Vaca Muerta é uma vasta formação de xisto do tamanho da Bélgica que transformou a Argentina em um produtor de energia em rápido crescimento e elevou as expectativas de que o país também possa se tornar um grande exportador de petróleo.
Infraestrutura de transporte
A Oldelval é responsável pelo transporte de petróleo do campo de Vaca Muerta para os portos de exportação da Argentina e gerencia um oleoduto de US$ 1,4 bilhão que conecta a bacia ocidental de Neuquén, onde fica Vaca Muerta, à costa atlântica do país.
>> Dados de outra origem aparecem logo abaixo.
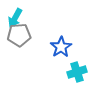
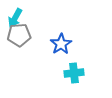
blue star: moved 3 px up
cyan cross: moved 3 px left, 1 px down; rotated 12 degrees clockwise
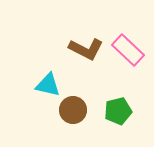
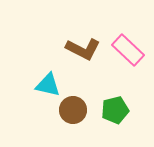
brown L-shape: moved 3 px left
green pentagon: moved 3 px left, 1 px up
“Comprometemo-nos, há algum tempo, a garantir que a bacia não enfrentaria mais gargalos de transporte”, disse Hösel em um evento em Buenos Aires, acrescentando que, até 2031, o país não deverá ter problemas com a capacidade de escoamento de petróleo.
Importância econômica
A formação detém a quarta maior reserva de petróleo de xisto do mundo e é um dos pilares da estratégia econômica do presidente Javier Milei, que busca impulsionar a estabilidade financeira da Argentina por meio do aumento das exportações de energia.
Previsões de produção
Em abril, o ministro de Energia da Argentina afirmou que o país pode atingir 1 milhão de barris por dia em produção de petróleo em 2026, ante um nível atual de pouco mais de 850 mil barris diários. A expectativa da Oldelval, no entanto, aponta para 2028 como o marco para essa meta.